(CARIBBEAN360) – QUITO, Ecuador, Thursday October 22, 2015 – Crime and violence are taking a big development toll on Latin America and the Caribbean, and key knowledge gaps undermine the ability to formulate effective public policies, according to several new reports released today by the Inter-American development Bank (IDB).
The reports were unveiled during the ongoing 7th Regional Policy Dialogue and Intensive Training Clinic. Jointly organized with the government of Ecuador, the event brings together world experts and officials.
The IDB released a report on the social costs of crime and violence, a new roadmap for future IDB research and a new database of citizen security programmes in the region.
“Crime devalues the human, physical and social capital of society and affects the poor disproportionately,” said Nathalie Alvarado, Citizen Security Principal Specialist at the IDB. “It is essential that we understand why our region has so much violence, and then identify what can be done that is most effective and in keeping with our reality.”
Latin America and the Caribbean are exceptionally violent when compared to other regions. The grouping accounts for nine per cent of the world’s population, but registers one-third of all homicides. Even after adjusting for income, inequality and poverty levels, the region has exceptionally high levels of violence, especially homicides and robberies.
The study on the costs of crime is the first systematic effort to put together rigorous research about the issue in the region. Using cutting-edge edge research methodology, it looks at direct costs such as spending on public and private security – as well as outlays in justice systems and the social costs of homicides. It also examines indirect costs such as the suffering of victims and changes in routines forced by the fear of being victimized.

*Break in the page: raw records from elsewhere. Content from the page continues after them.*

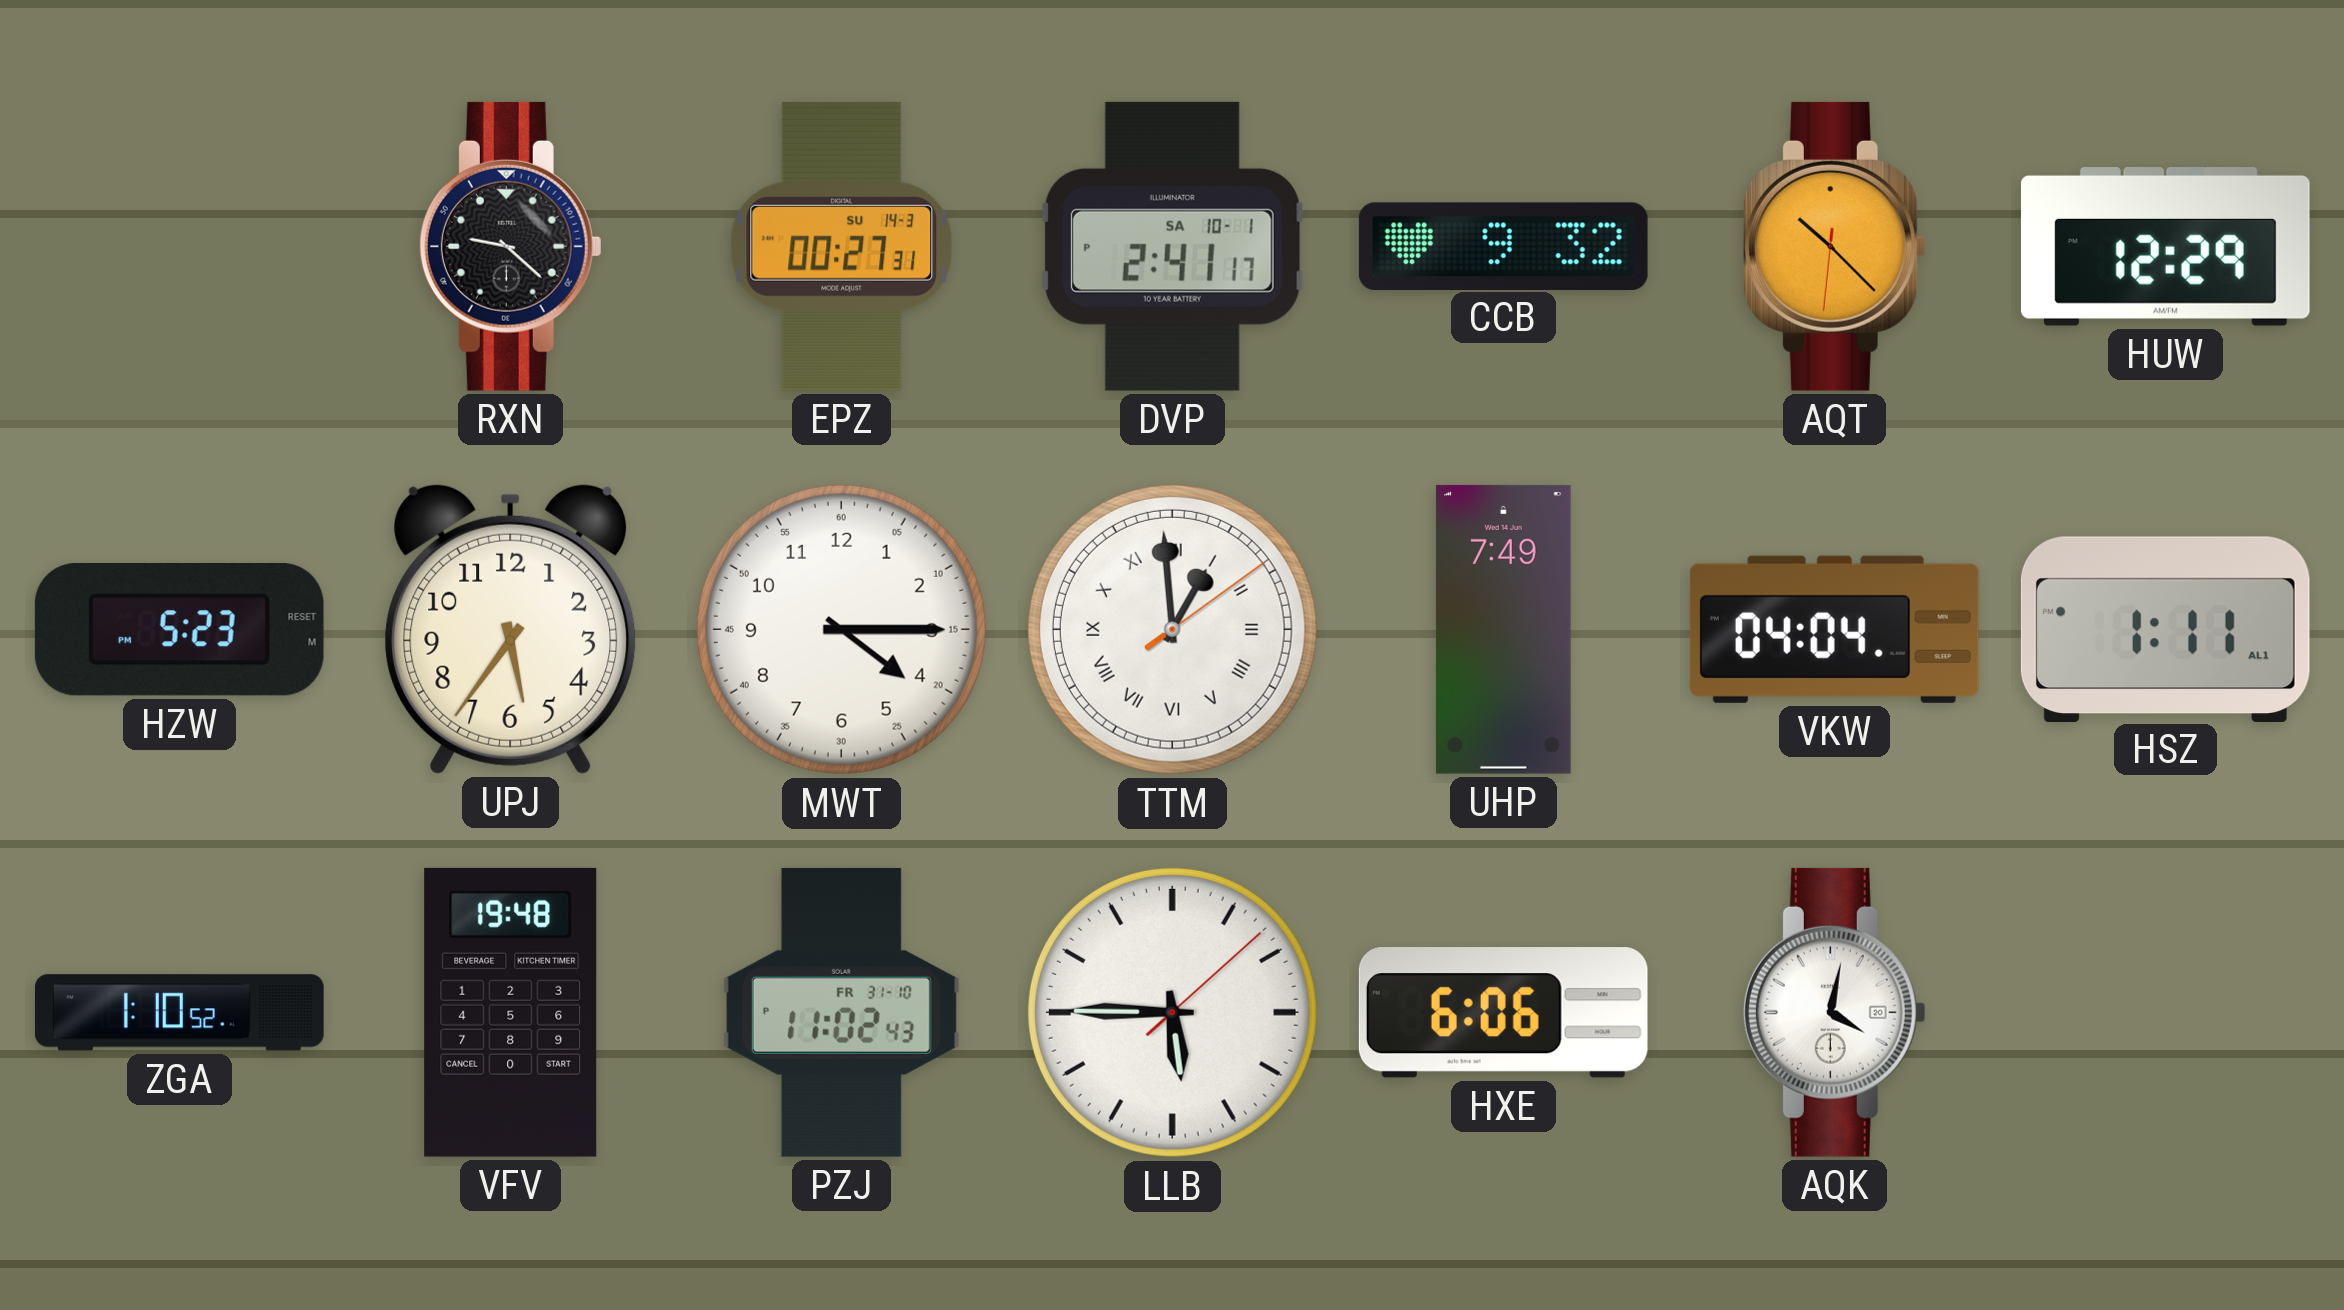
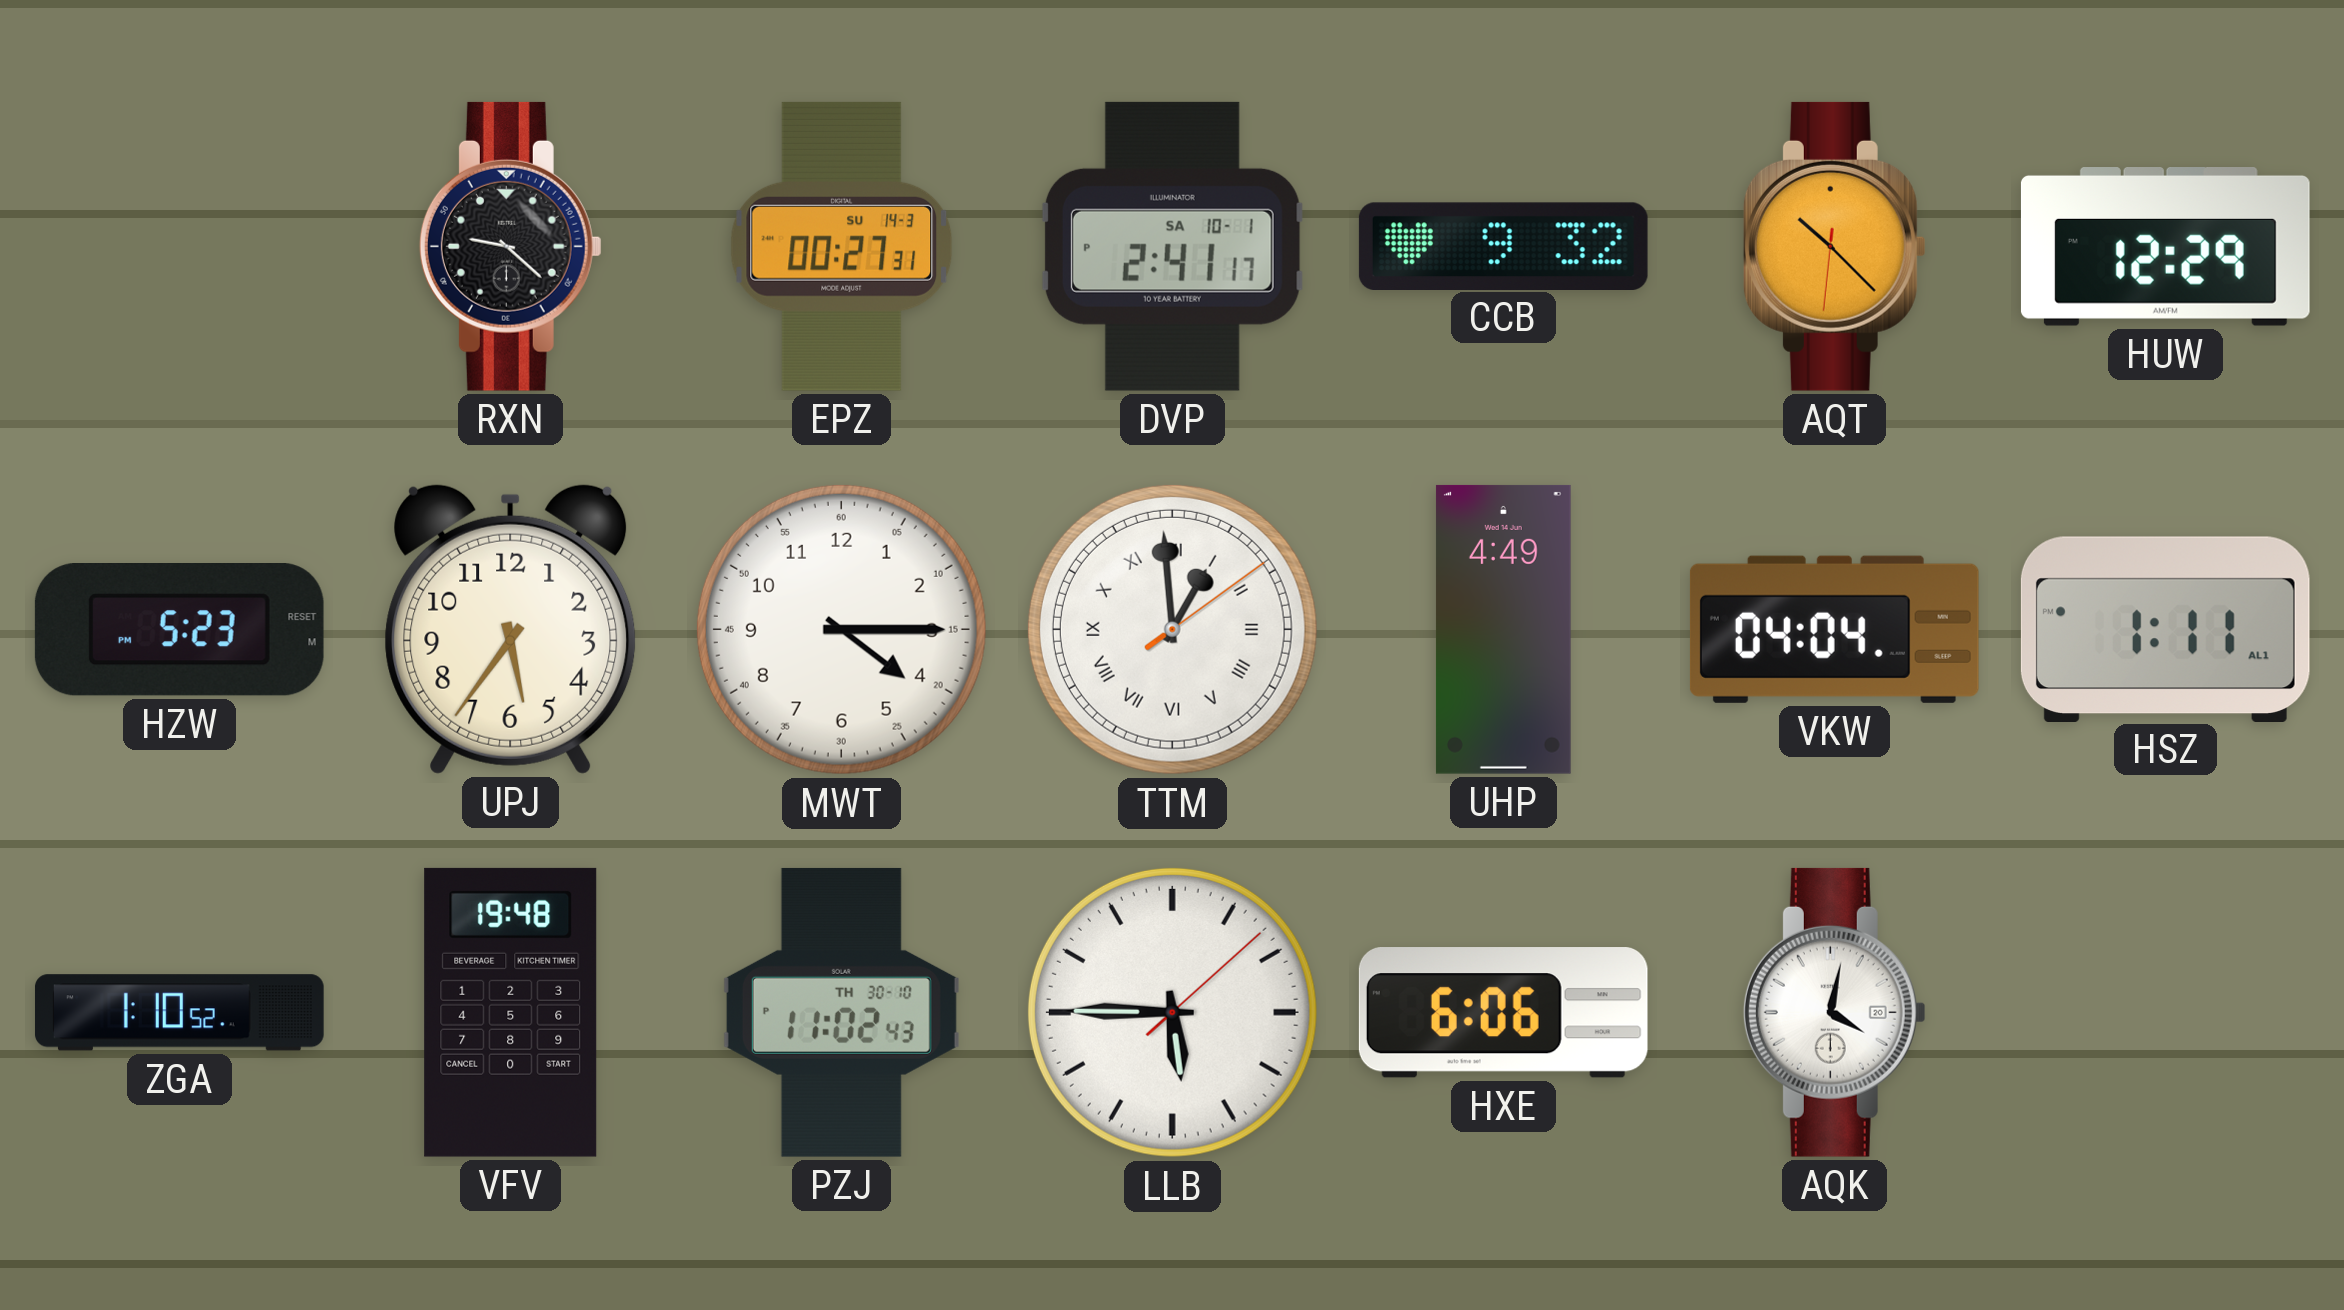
UHP: 7:49 -> 4:49
PZJ date: FR 31-10 -> TH 30-10
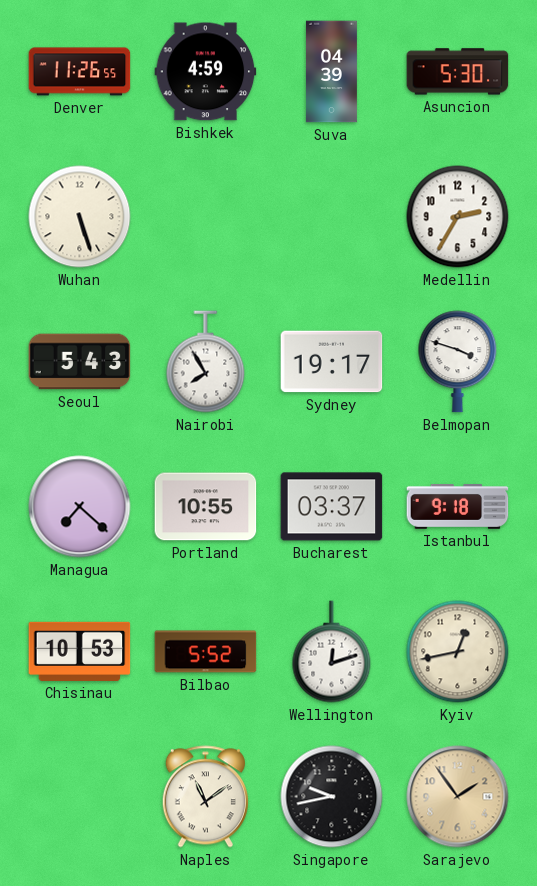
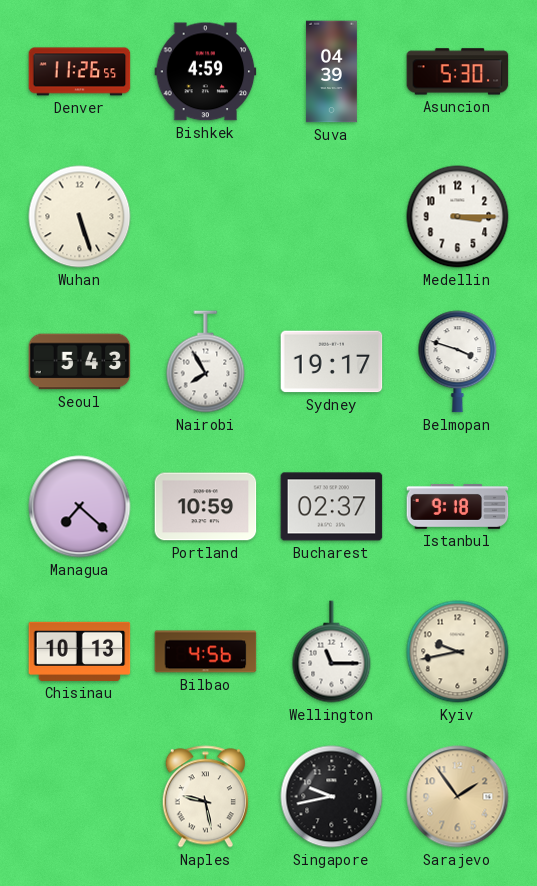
Medellin: 2:35 -> 3:15
Portland: 10:55 -> 10:59
Bucharest: 03:37 -> 02:37
Chisinau: 10:53 -> 10:13
Bilbao: 5:52 -> 4:56
Wellington: 12:12 -> 11:15
Kyiv: 12:43 -> 9:43
Naples: 11:09 -> 9:28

The new database of citizen security programs, created together with the Igarapé Institute, tracks 1,350 citizen security programs at the sub-national level over the past decade. A sampling of 10 percent of the programs showed that only seven per cent were rigorously evaluated, and 57 per cent had no evaluation at all.
The IDB is launching several efforts, together with countries in the region, to improve the quality of the statistics through the prompt publication of a new database with indicators on crime and violence.
“While research on crime has advanced in other regions of the world, Latin America and the Caribbean are characterized by their lack of reliable data, which hampers academic research and the formulation of effective policies,” said Laura Jaitman, an IDB specialist on citizen security and editor of the report on crime costs.
“The available evidence comes largely from the developed world, and generally cannot be applied to the region because of the different contexts.”
In addition, the IDB laid out a road map of its future research agenda, which will focus on: generating data and methodologies to measure the costs of crime; social prevention of crime, with emphasis on vulnerable youths and women; urban crimes, and the most effective use of public spaces to prevent violence; the use of community policing and new technologies to improve police work; criminal justice systems, with a focus on evaluating rehabilitation and reinsertion programs.